(Stored items from a collection)
---*---
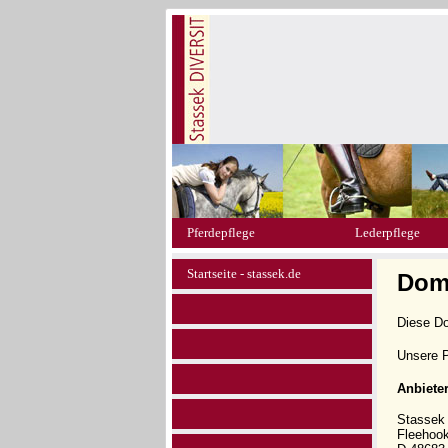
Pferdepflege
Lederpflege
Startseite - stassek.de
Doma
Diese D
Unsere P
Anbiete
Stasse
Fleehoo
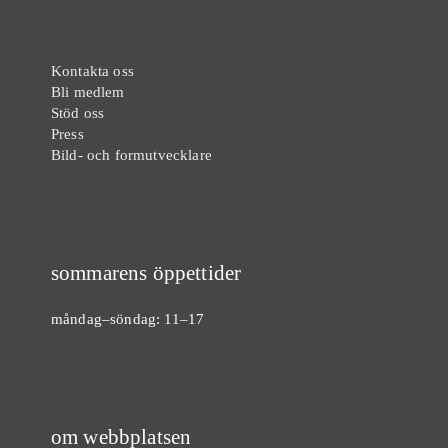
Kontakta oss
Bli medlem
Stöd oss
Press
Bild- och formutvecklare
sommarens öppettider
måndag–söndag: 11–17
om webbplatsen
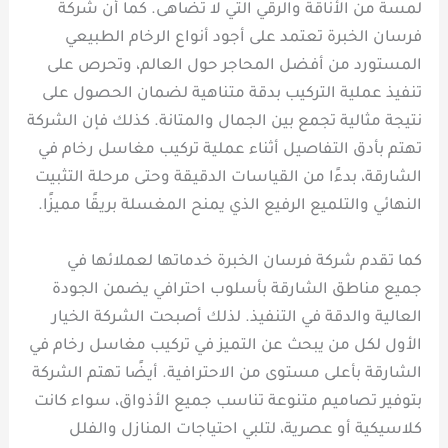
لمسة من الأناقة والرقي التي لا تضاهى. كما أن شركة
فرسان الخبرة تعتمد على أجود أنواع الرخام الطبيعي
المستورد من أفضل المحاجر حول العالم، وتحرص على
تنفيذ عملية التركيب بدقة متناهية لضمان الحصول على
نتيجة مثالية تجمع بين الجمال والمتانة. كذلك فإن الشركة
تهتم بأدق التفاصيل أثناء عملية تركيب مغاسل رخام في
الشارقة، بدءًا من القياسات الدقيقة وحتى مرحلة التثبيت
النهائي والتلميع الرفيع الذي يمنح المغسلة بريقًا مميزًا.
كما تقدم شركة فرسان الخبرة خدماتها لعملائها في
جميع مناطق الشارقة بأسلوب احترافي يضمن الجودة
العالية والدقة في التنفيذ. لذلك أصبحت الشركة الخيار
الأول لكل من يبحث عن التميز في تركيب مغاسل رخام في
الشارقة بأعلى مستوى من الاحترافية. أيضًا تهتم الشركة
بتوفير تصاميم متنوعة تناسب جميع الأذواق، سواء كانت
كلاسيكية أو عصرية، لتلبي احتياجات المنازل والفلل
---*---
Task prompt: Repeat all of the entries above exactly. Keep pictures out of it.

Task response:
Pferdepflege
Lederpflege
Startseite - stassek.de
Doma
Diese D
Unsere P
Anbiete
Stasse
Fleehoo
Kontakta oss
Bli medlem
Stöd oss
Press
Bild- och formutvecklare
sommarens öppettider
måndag–söndag: 11–17
om webbplatsen
لمسة من الأناقة والرقي التي لا تضاهى. كما أن شركة
فرسان الخبرة تعتمد على أجود أنواع الرخام الطبيعي
المستورد من أفضل المحاجر حول العالم، وتحرص على
تنفيذ عملية التركيب بدقة متناهية لضمان الحصول على
نتيجة مثالية تجمع بين الجمال والمتانة. كذلك فإن الشركة
تهتم بأدق التفاصيل أثناء عملية تركيب مغاسل رخام في
الشارقة، بدءًا من القياسات الدقيقة وحتى مرحلة التثبيت
النهائي والتلميع الرفيع الذي يمنح المغسلة بريقًا مميزًا.
كما تقدم شركة فرسان الخبرة خدماتها لعملائها في
جميع مناطق الشارقة بأسلوب احترافي يضمن الجودة
العالية والدقة في التنفيذ. لذلك أصبحت الشركة الخيار
الأول لكل من يبحث عن التميز في تركيب مغاسل رخام في
الشارقة بأعلى مستوى من الاحترافية. أيضًا تهتم الشركة
بتوفير تصاميم متنوعة تناسب جميع الأذواق، سواء كانت
كلاسيكية أو عصرية، لتلبي احتياجات المنازل والفلل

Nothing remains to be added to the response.